Shed’s shortened set leaves a bitter taste at Flux
At exactly 4:05am on Thursday morning, something inside me died. Tech-house filled my ears, the DJ raised his ape-like arms and I watched as one of the most influential techno producers of the last 15 years left the stage, an hour before his already tiny two hour set was intended to finish. Flux, you fucked up.
The sudden death of whatever alcove of my brain that was looking for a good time and which ultimately disintegrated, was not killed on the spot at 4:05am. No it had been gradually faltering over the night, sustained only by Mr. G’s groove drenched live set, the hour of Shed’s seamless techno and the great selection of George Hartshorn. For two and a half hours of an eight hour event, I found music worthy of getting down to. And yet. On finally discovering music that didn’t make my face bleed, I found an audience that seemed unsure of what to do with itself. How can a gathering or predominantly young, high, party loving people merely sway to undoubted one of the funkiest, feel good, low-end house sets imaginable? Mr. G himself, a man who has played a relatively similar live set for over two decades still had more enthusiasm in him than 90% of the gurning masses. At least some groups were spotted, at the back in particular, showing some kind of emotion outside of blank staring and confused stumbling.
Despite all this I was willing to stick it out for Shed. I came for a journey and no spangled ket fiends were going to take that from me. By 4:05am, Shed had already delved deep and finally, it seemed the audience was willing to let the music take them. I briefly broke my trance to take a look at the stage where somebody was whispering to René Pawlowitz (Shed). Within moments, the music was lowered, René bowed, and like the coming of the apocalypse, tech-house reared its repugnant head.
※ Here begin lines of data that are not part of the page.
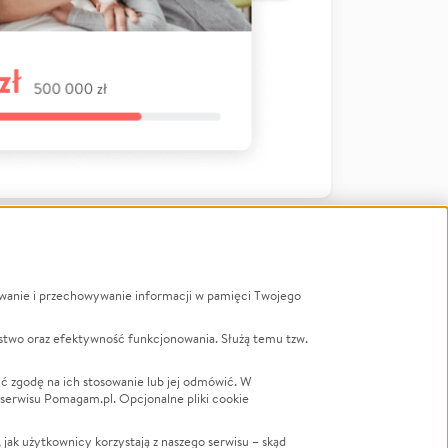
ywanie i przechowywanie informacji w pamięci Twojego
a
stwo oraz efektywność funkcjonowania. Służą temu tzw.
LGBTQ+
Powódź
ć zgodę na ich stosowanie lub jej odmówić. W
 serwisu Pomagam.pl. Opcjonalne pliki cookie
Wichura
NGO
ak użytkownicy korzystają z naszego serwisu – skąd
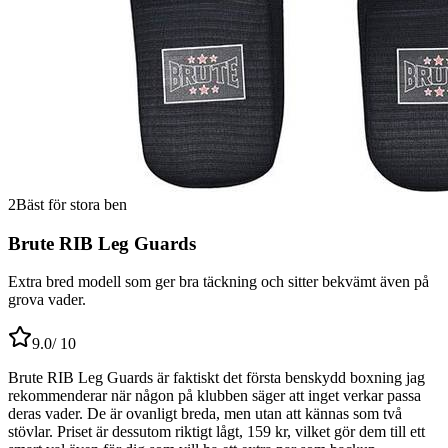
2
Bäst för stora ben
Brute RIB Leg Guards
Extra bred modell som ger bra täckning och sitter bekvämt även på
grova vader.
9.0
/ 10
Brute RIB Leg Guards är faktiskt det första benskydd boxning jag
rekommenderar när någon på klubben säger att inget verkar passa
deras vader. De är ovanligt breda, men utan att kännas som två
stövlar. Priset är dessutom riktigt lågt, 159 kr, vilket gör dem till ett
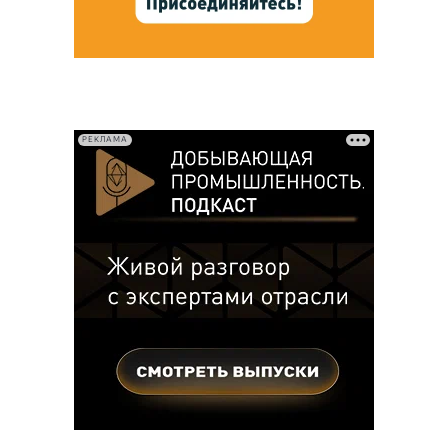
РЕКЛАМА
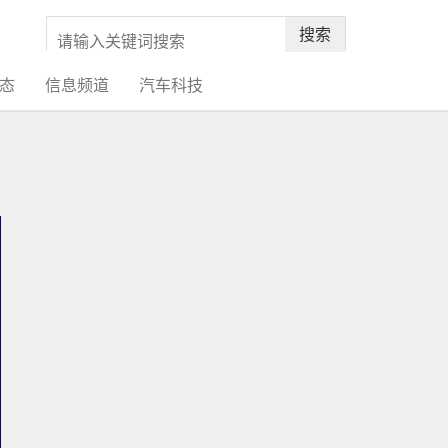
搜索
态
信息频道
汽车科技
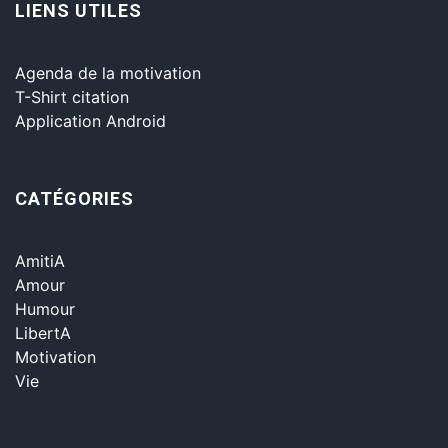
LIENS UTILES
Agenda de la motivation
T-Shirt citation
Application Android
CATÉGORIES
AmitiA
Amour
Humour
LibertA
Motivation
Vie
I understand that to some, those who had a fantastic time in the warehouse getting down to the Bee Gees ‘staying alive’, or that small circle of people down in the basement enjoying Thomas Prins’ bizarre guitar driven jams, I must sound obnoxious. For certainly Beaver works was not awash with weeping masses. However, with a reputation for some of the best parties in the UK, what was provided on Wednesday night for those interested in exciting, scene pushing electronic music, was unacceptable. When headline artists of such calibre play for one only hour, something is wrong. It shows a disregard for both the music and those paying for a memorable experience.
So during this upcoming semester, next time you think, yes, Flux, that sounds like a good time… perhaps don’t. Go see Vera and Jane Fitz at Butter Side Up, see DJ Stingray annihilate Wire, feel Mr Scruff’s vinyl euphoria or have Umfang B2B Volvox melt your head. I’m sorry Flux, but really, you fucked up.